I am not a doctor but I play one in my office, and I have detected a new, possibly infectious syndrome. I will refer to it (when I alert the Centers for Disease Control) as “Ravitch Rage.”

Here, as best I can tell from the available evidence, are the syndrome’s cause, symptoms and possible treatment.


The cause appears to be exposure to a 73-year-old grandmother named Diane Ravitch who has spent decades in the unsexy academic arena of education history and who suddenly become a folk hero to public school teachers. Ravitch travels the country arguing that all public school teachers aren’t bad at their jobs and speaking ill of modern school reformers, now led in the Obama administration by Education Secretary Arne Duncan and outside it by Michelle Rhee.

Ravitch writes columns and articles about how standardized test-based reform is harming public education, and she tweets way more than a lot. She is very tough on the principals of the education reform movement — and has angered some of them by, for example, lumping a group of wealthy reformers as part of the “Billionaire Boys Club” — and even wrote: “There is a word for this kind of anti-democratic collaboration between business and government, but we haven't used it much since the 1940s: fascism.”

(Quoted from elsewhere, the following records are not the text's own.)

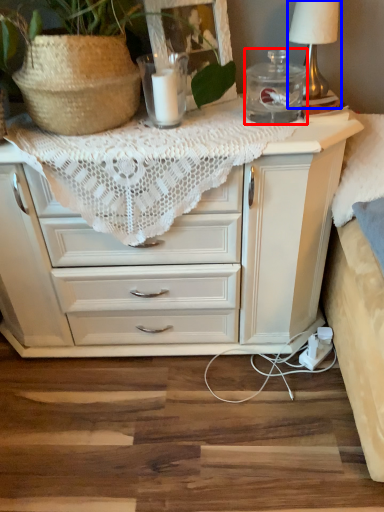 Question: Which object appears closest to the camera in this image, glass jar (highlighted by a red box) or table lamp (highlighted by a blue box)?

Choices:
 (A) glass jar
 (B) table lamp

Answer: (A) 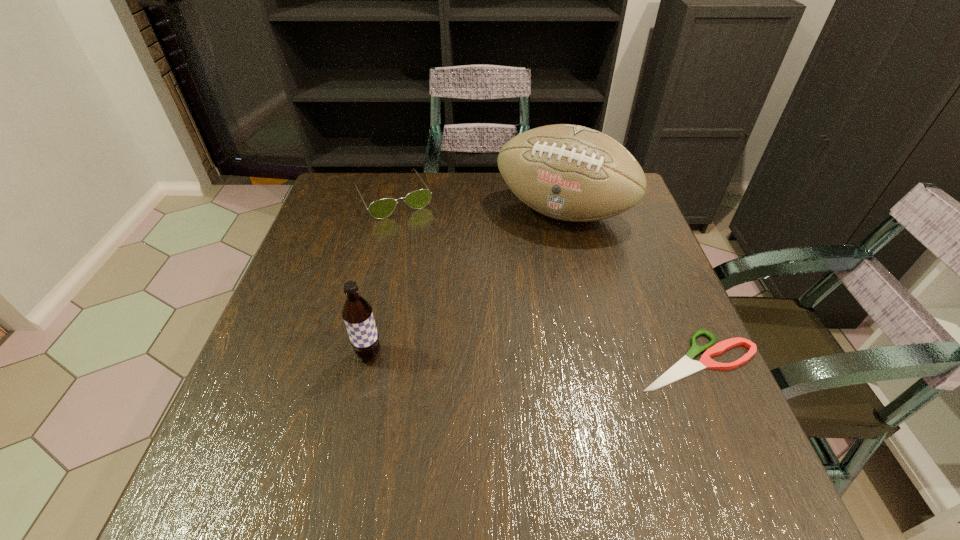 At what (x,y) coordinates should I click in order to perform the action: click on root beer. Please return your answer as a coordinate pair (x, y). This screenshot has width=960, height=540. Looking at the image, I should click on (357, 313).

You are a GUI agent. You are given a task and a screenshot of the screen. Output one action in this format:
    pyautogui.click(x=<x>, y=<y>)
    Task: Click on the scissors
    Image resolution: width=960 pixels, height=540 pixels.
    Given the screenshot: What is the action you would take?
    pyautogui.click(x=685, y=366)

At what (x,y) coordinates should I click in order to perform the action: click on football (American). Please return your answer as a coordinate pair (x, y). Looking at the image, I should click on point(573,173).

At what (x,y) coordinates should I click in order to perform the action: click on sunglasses. Please return your answer as a coordinate pair (x, y). This screenshot has height=540, width=960. Looking at the image, I should click on [x=380, y=209].

Find the location of `free space located 0.050m on the left of the third shortest object`. free space located 0.050m on the left of the third shortest object is located at coordinates (330, 355).

Identify the location of vacant space located on the back of the scissors. The image size is (960, 540). (673, 304).

You are a GUI agent. You are given a task and a screenshot of the screen. Output one action in this format:
    pyautogui.click(x=<x>, y=<y>)
    Task: Click on the blank area located on the laces of the tallest object
    The height and width of the screenshot is (540, 960).
    Given the screenshot: What is the action you would take?
    pyautogui.click(x=485, y=355)

Locate an element on the screen. free region located on the laces of the tallest object is located at coordinates (533, 258).

Locate an element on the screen. This screenshot has height=540, width=960. free space located 0.160m on the laces of the tallest object is located at coordinates (522, 278).

Where is `vacant space located 0.260m on the front-facing side of the third tallest object`? This screenshot has height=540, width=960. vacant space located 0.260m on the front-facing side of the third tallest object is located at coordinates (442, 279). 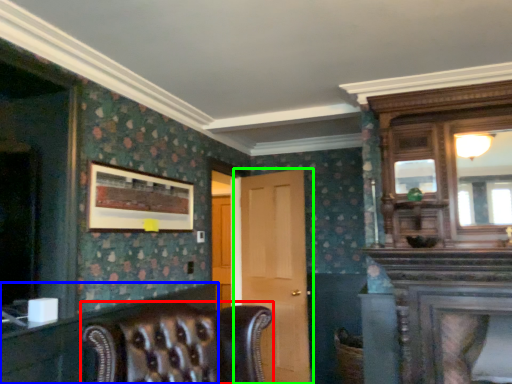 Question: Which object is the closest to the chair (highlighted by a red box)? Choose among these: dresser (highlighted by a blue box) or door (highlighted by a green box).

Choices:
 (A) dresser
 (B) door

Answer: (A) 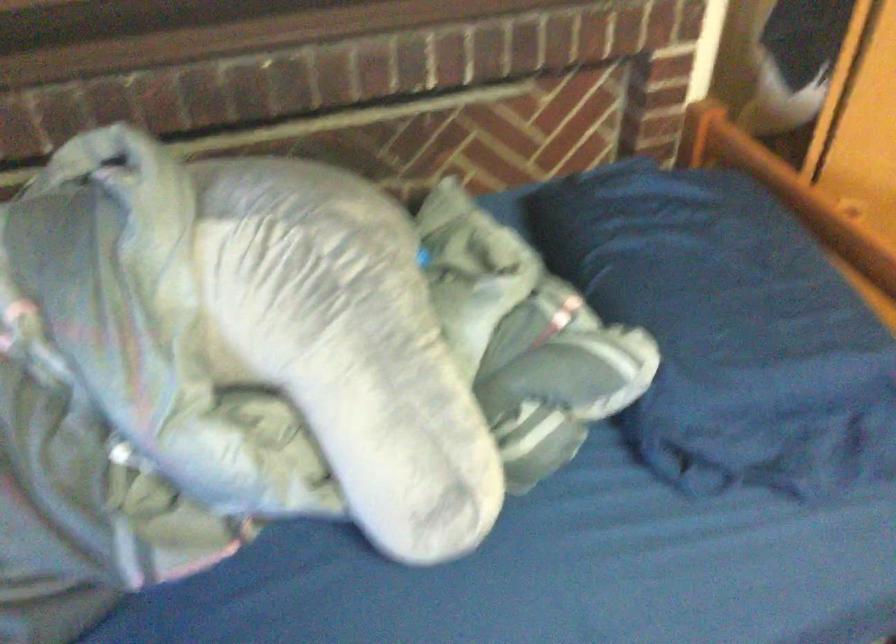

But she spends most of her time warning against the ill effects of test-driven reform, using her own research or the research of others to point out that what constitutes reform today has not been shown in any important research to be useful to student learning, and may be harmful.

Ravitch used to support No Child Left Behind and business-style reforms in public education, and served as assistant secretary of education in the administration of president George H.W. Bush. But she came to oppose this reform approach when facts got in the way of the pro-reform argument. She has of late won some awards for her research, been on “The Daily Show” with Jon Stewart and seen her latest book become a best-seller — all unprecedented for an education historian.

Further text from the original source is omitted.